§ **PROBLEM**
Only the pictures are to be left out, and the rest of the entries should be reproduced exactly.

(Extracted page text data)

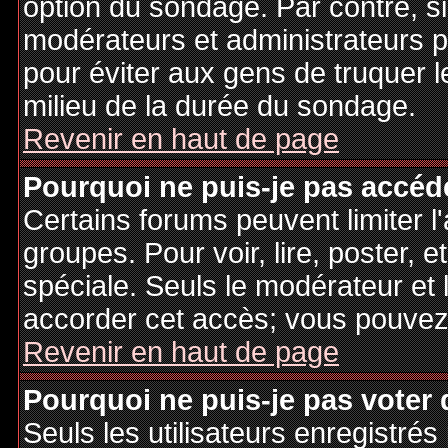
option du sondage. Par contre, si
modérateurs et administrateurs po
pour éviter aux gens de truquer 
milieu de la durée du sondage.
Revenir en haut de page
Pourquoi ne puis-je pas accéd
Certains forums peuvent limiter l'
groupes. Pour voir, lire, poster, 
spéciale. Seuls le modérateur et 
accorder cet accès; vous pouvez 
Revenir en haut de page
Pourquoi ne puis-je pas voter
Seuls les utilisateurs enregistré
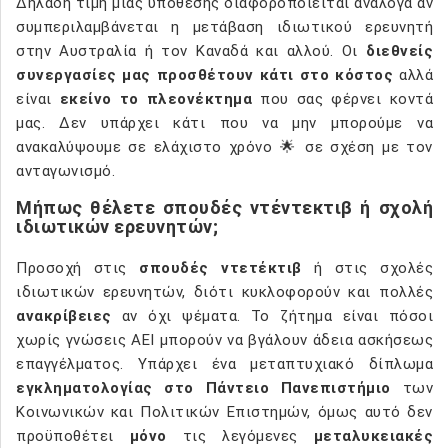
Δηλαδή τιμή μίας υπόθεσης διαφοροποιείται ανάλογα αν
συμπεριλαμβάνεται η μετάβαση ιδιωτικού ερευνητή
στην Αυστραλία ή τον Καναδά και αλλού. Οι
διεθνείς
συνεργασίες μας προσθέτουν κάτι στο κόστος
αλλά
είναι
εκείνο το πλεονέκτημα
που σας φέρνει κοντά
μας. Δεν υπάρχει κάτι που να μην μπορούμε να
ανακαλύψουμε σε ελάχιστο χρόνο 🌟 σε σχέση με τον
ανταγωνισμό.
Μήπως θέλετε σπουδές ντέντεκτιβ ή σχολή
ιδιωτικών ερευνητών;
Προσοχή στις
σπουδές ντετέκτιβ
ή στις σχολές
ιδιωτικών ερευνητών, διότι κυκλοφορούν και πολλές
ανακρίβειες
αν όχι ψέματα. Το ζήτημα είναι πόσοι
χωρίς γνώσεις ΑΕΙ μπορούν να βγάλουν άδεια ασκήσεως
επαγγέλματος. Υπάρχει ένα μεταπτυχιακό δίπλωμα
εγκληματολογίας στο Πάντειο Πανεπιστήμιο
των
Κοινωνικών και Πολιτικών Επιστημών, όμως αυτό δεν
προϋποθέτει
μόνο
τις λεγόμενες
μεταλυκειακές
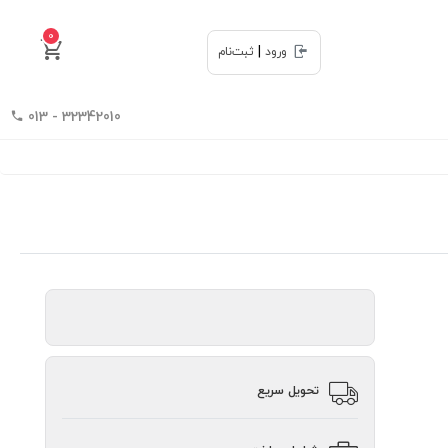
0
|
ورود
ثبت‌نام
32342010 - 013
تحویل سریع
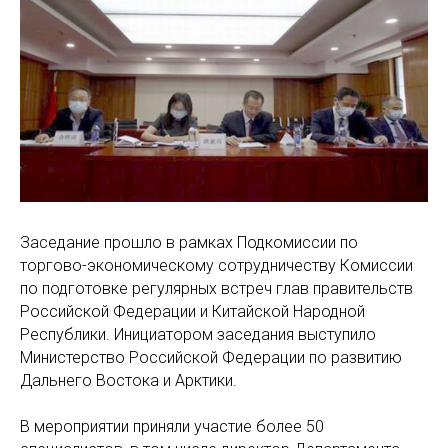
Заседание прошло в рамках Подкомиссии по
торгово-экономическому сотрудничеству Комиссии
по подготовке регулярных встреч глав правительств
Российской Федерации и Китайской Народной
Республики. Инициатором заседания выступило
Министерство Российской Федерации по развитию
Дальнего Востока и Арктики.
В мероприятии приняли участие более 50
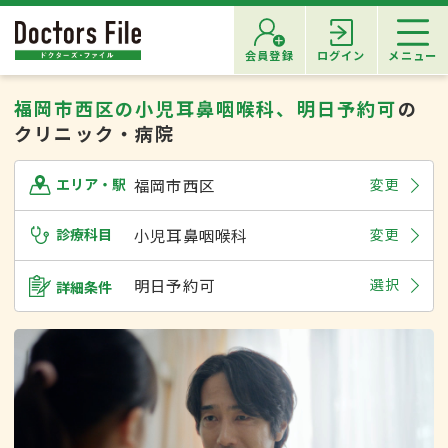
会員登録
ログイン
メニュー
福岡市西区の小児耳鼻咽喉科、明日予約可
の
クリニック・病院
福岡市西区
変更
エリア・駅
診療科目
小児耳鼻咽喉科
変更
明日予約可
選択
詳細条件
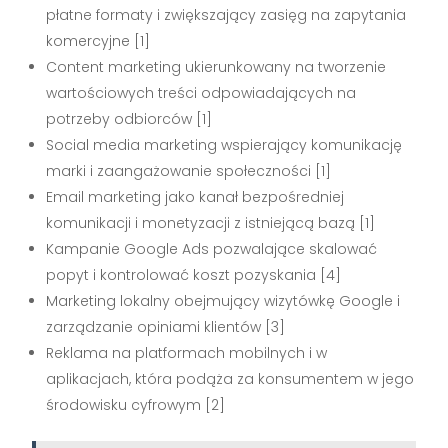
płatne formaty i zwiększający zasięg na zapytania
komercyjne [1]
Content marketing ukierunkowany na tworzenie
wartościowych treści odpowiadających na
potrzeby odbiorców [1]
Social media marketing wspierający komunikację
marki i zaangażowanie społeczności [1]
Email marketing jako kanał bezpośredniej
komunikacji i monetyzacji z istniejącą bazą [1]
Kampanie Google Ads pozwalające skalować
popyt i kontrolować koszt pozyskania [4]
Marketing lokalny obejmujący wizytówkę Google i
zarządzanie opiniami klientów [3]
Reklama na platformach mobilnych i w
aplikacjach, która podąża za konsumentem w jego
środowisku cyfrowym [2]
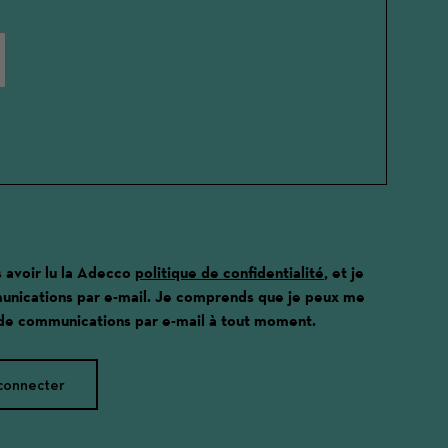
s avoir lu la Adecco
politique de confidentialité
, et je
unications par e-mail. Je comprends que je peux me
 de communications par e-mail à tout moment.
connecter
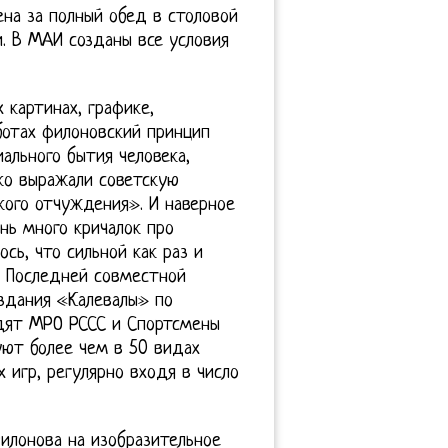
ена за полный обед в столовой
. В МАИ созданы все условия
 картинах, графике,
ботах филоновский принцип
ального бытия человека,
ко выражали советскую
кого отчуждения». И наверное
нь много кричалок про
ось, что сильной как раз и
ь. Последней совместной
издания «Калевалы» по
одят МРО РССС и Спортсмены
ют более чем в 50 видах
 игр, регулярно входя в число
Филонова на изобразительное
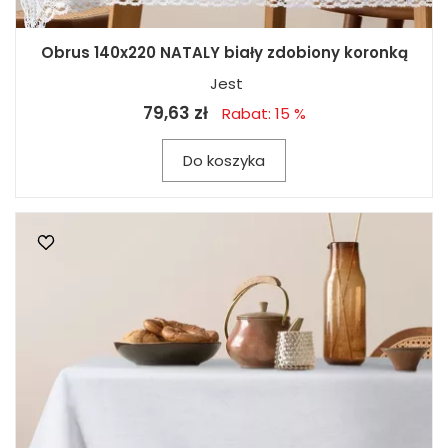
Obrus 140x220 NATALY biały zdobiony koronką
Jest
79,63 zł
Rabat: 15 %
Do koszyka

§ **ANSWER TO THE PROBLEM**
option du sondage. Par contre, si
modérateurs et administrateurs po
pour éviter aux gens de truquer 
milieu de la durée du sondage.
Revenir en haut de page
Pourquoi ne puis-je pas accéd
Certains forums peuvent limiter l'
groupes. Pour voir, lire, poster, 
spéciale. Seuls le modérateur et 
accorder cet accès; vous pouvez 
Revenir en haut de page
Pourquoi ne puis-je pas voter
Seuls les utilisateurs enregistré
Δηλαδή τιμή μίας υπόθεσης διαφοροποιείται ανάλογα αν
συμπεριλαμβάνεται η μετάβαση ιδιωτικού ερευνητή
στην Αυστραλία ή τον Καναδά και αλλού. Οι
διεθνείς
συνεργασίες μας προσθέτουν κάτι στο κόστος
αλλά
είναι
εκείνο το πλεονέκτημα
που σας φέρνει κοντά
μας. Δεν υπάρχει κάτι που να μην μπορούμε να
ανακαλύψουμε σε ελάχιστο χρόνο 🌟 σε σχέση με τον
ανταγωνισμό.
Μήπως θέλετε σπουδές ντέντεκτιβ ή σχολή
ιδιωτικών ερευνητών;
Προσοχή στις
σπουδές ντετέκτιβ
ή στις σχολές
ιδιωτικών ερευνητών, διότι κυκλοφορούν και πολλές
ανακρίβειες
αν όχι ψέματα. Το ζήτημα είναι πόσοι
χωρίς γνώσεις ΑΕΙ μπορούν να βγάλουν άδεια ασκήσεως
επαγγέλματος. Υπάρχει ένα μεταπτυχιακό δίπλωμα
εγκληματολογίας στο Πάντειο Πανεπιστήμιο
των
Κοινωνικών και Πολιτικών Επιστημών, όμως αυτό δεν
προϋποθέτει
μόνο
τις λεγόμενες
μεταλυκειακές
0
|
ورود
ثبت‌نام
32342010 - 013
تحویل سریع
Заседание прошло в рамках Подкомиссии по
торгово-экономическому сотрудничеству Комиссии
по подготовке регулярных встреч глав правительств
Российской Федерации и Китайской Народной
Республики. Инициатором заседания выступило
Министерство Российской Федерации по развитию
Дальнего Востока и Арктики.
В мероприятии приняли участие более 50
会員登録
ログイン
メニュー
福岡市西区の小児耳鼻咽喉科、明日予約可
の
クリニック・病院
福岡市西区
変更
エリア・駅
診療科目
小児耳鼻咽喉科
変更
明日予約可
選択
詳細条件
płatne formaty i zwiększający zasięg na zapytania
komercyjne [1]
Content marketing ukierunkowany na tworzenie
wartościowych treści odpowiadających na
potrzeby odbiorców [1]
Social media marketing wspierający komunikację
marki i zaangażowanie społeczności [1]
Email marketing jako kanał bezpośredniej
komunikacji i monetyzacji z istniejącą bazą [1]
Kampanie Google Ads pozwalające skalować
popyt i kontrolować koszt pozyskania [4]
Marketing lokalny obejmujący wizytówkę Google i
zarządzanie opiniami klientów [3]
Reklama na platformach mobilnych i w
aplikacjach, która podąża za konsumentem w jego
środowisku cyfrowym [2]
s avoir lu la Adecco
politique de confidentialité
, et je
unications par e-mail. Je comprends que je peux me
 de communications par e-mail à tout moment.
connecter
ена за полный обед в столовой
. В МАИ созданы все условия
 картинах, графике,
ботах филоновский принцип
ального бытия человека,
ко выражали советскую
кого отчуждения». И наверное
нь много кричалок про
ось, что сильной как раз и
ь. Последней совместной
издания «Калевалы» по
одят МРО РССС и Спортсмены
ют более чем в 50 видах
 игр, регулярно входя в число
Филонова на изобразительное
Obrus 140x220 NATALY biały zdobiony koronką
Jest
79,63 zł
Rabat: 15 %
Do koszyka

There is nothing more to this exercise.